Description of the invention
• The four classic spinning systems, ring spinning, compact spinning, rotor spinning, and air-jet spinning, are optimized for cotton, which is why cotton processing characteristics are used as a benchmark for the manmade cellulosic fibers. In experiments, the factors were determined that influence fiber processability in the spinning process.
• Surprisingly, it was found that not every characteristic of the manmade cellulosic fibers must be adapted directly to the respective cotton-typical parameters, but that it is sufficient to adjust one aggregate parameter for the sum of individual characteristics that represents a measure for processability quality. For the purposes of the present invention, this aggregate parameter shall be referred to as "Yarn Spinning Quality Parameter" or "QPG".
• Therefore, it was possible to solve the above object with a manmade cellulosic fiber which has improved running characteristics during the production of yarn and which, in its finished state, has a QPG value of 1.0 or more, preferably 1.0 to 3.0, more preferably 1.0 to 1.8, QPG being calculated as follows: $$\mathrm{QPG}=\left(\mathrm{WHV\; x\; moisture\; x\; sinking\; time}\right)/\left(\mathrm{DGW\; x\; FK\; x\; pH\; x\; crystallinity}\right)$$

  
• Therein, WHV denotes water holding capacity in [g/g], moisture (=water content in the fibers) denotes in [%(w/w)] and DGW denotes volume resistance in [GΩ]. The sinking time is measured in [seconds]. Crystallinity is specified as a degree of crystallinity in [%].

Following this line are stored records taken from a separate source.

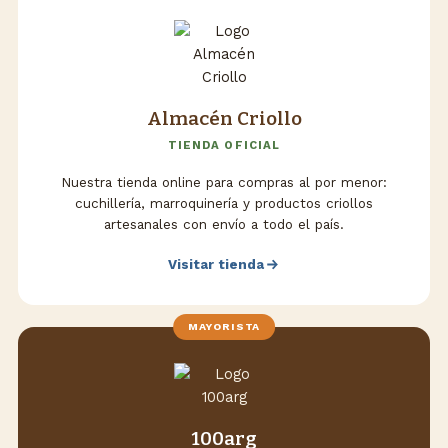
Almacén Criollo
TIENDA OFICIAL
Nuestra tienda online para compras al por menor:
cuchillería, marroquinería y productos criollos
artesanales con envío a todo el país.
Visitar tienda
MAYORISTA
100arg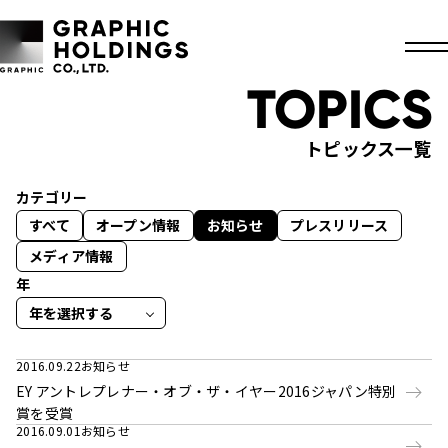
TOPICS
トピックス一覧
カテゴリー
すべて
オープン情報
お知らせ
プレスリリース
メディア情報
年
2016.09.22
お知らせ
EY アントレプレナー・オブ・ザ・イヤー2016ジャパン特別
賞を受賞
2016.09.01
お知らせ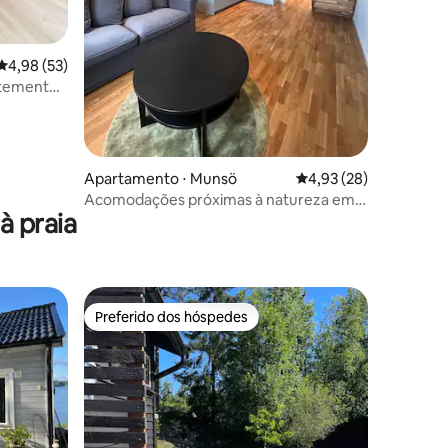
4,98 de uma avaliação média de 5, 53 avaliações
4,98 (53)
ntemente
 tudo.
ções
Apartamento ⋅ Munsö
4,93 de uma avaliação
4,93 (28)
Acomodações próximas à natureza em
à praia
um ambiente único. Apartamento verde
Preferido dos hóspedes
os hóspedes
Preferido dos hóspedes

• The fiber coefficient FK has an experimentally determined specific value for each fiber category. It was found that in the case of a modal fiber FK = 0.66, in the case of a viscose fiber FK = 0.90, and in the case of a lyocell fiber FK = 0.10.
• It is assumed that the FK covers the fiber-specific impact of volume and surface (surface roughness and structure).

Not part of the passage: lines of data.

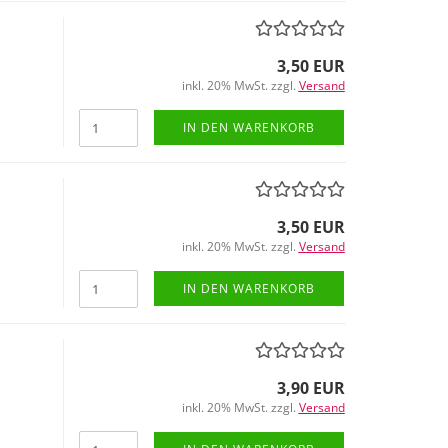
3,50 EUR
inkl. 20% MwSt. zzgl.
Versand
IN DEN WARENKORB
3,50 EUR
inkl. 20% MwSt. zzgl.
Versand
IN DEN WARENKORB
3,90 EUR
inkl. 20% MwSt. zzgl.
Versand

• In a preferred embodiment, the manmade cellulosic fiber according to the invention is a staple fiber having a staple length between 18 and 120 mm. However, the principles of the present invention can also be applied analogously to continuous filaments produced according to the above-mentioned methods. Yet, here, the specific problems which occur in connection with yarn spinning are by nature not present to the same extent.
• Preferably, the manmade cellulosic fiber is a regenerated cellulosic fiber, selected from the group containing modal and viscose fibers.

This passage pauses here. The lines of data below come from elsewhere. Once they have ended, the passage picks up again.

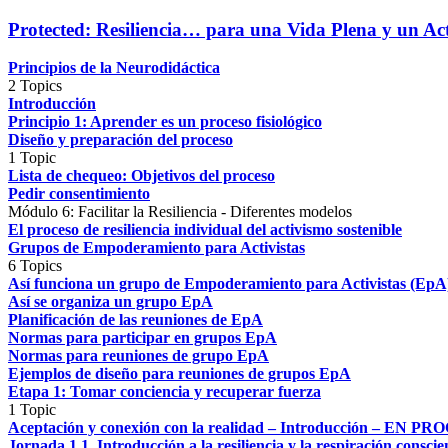
Protected: Resiliencia… para una Vida Plena y un Act
Principios de la Neurodidáctica
2 Topics
Introducción
Principio 1: Aprender es un proceso fisiológico
Diseño y preparación del proceso
1 Topic
Lista de chequeo: Objetivos del proceso
Pedir consentimiento
Módulo 6: Facilitar la Resiliencia - Diferentes modelos
El proceso de resiliencia individual del activismo sostenible
Grupos de Empoderamiento para Activistas
6 Topics
Así funciona un grupo de Empoderamiento para Activistas (EpA
Así se organiza un grupo EpA
Planificación de las reuniones de EpA
Normas para participar en grupos EpA
Normas para reuniones de grupo EpA
Ejemplos de diseño para reuniones de grupos EpA
Etapa 1: Tomar conciencia y recuperar fuerza
1 Topic
Aceptación y conexión con la realidad – Introducción – EN P
Jornada 1.1. Introducción a la resiliencia y la respiración conscie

• More preferably, the regenerated cellulosic fiber, selected from the group containing modal and viscose fibers, according to the invention has a volume resistance between 0 und 20 GΩ, more preferably between 2 and 20 GΩ. Such low volume resistances are unique, they have so far never been measured, and surprisingly it was found that fibers having such volume resistance values exhibit a greatly improved running behavior during yarn spinning. Particularly, it must be emphasized that, on the contrary, cotton, which is to be used as the benchmark, has a very high volume resistance of approx. 180 GΩ.
• Even more preferably, the manmade cellulosic fiber according to the invention is a modal fiber.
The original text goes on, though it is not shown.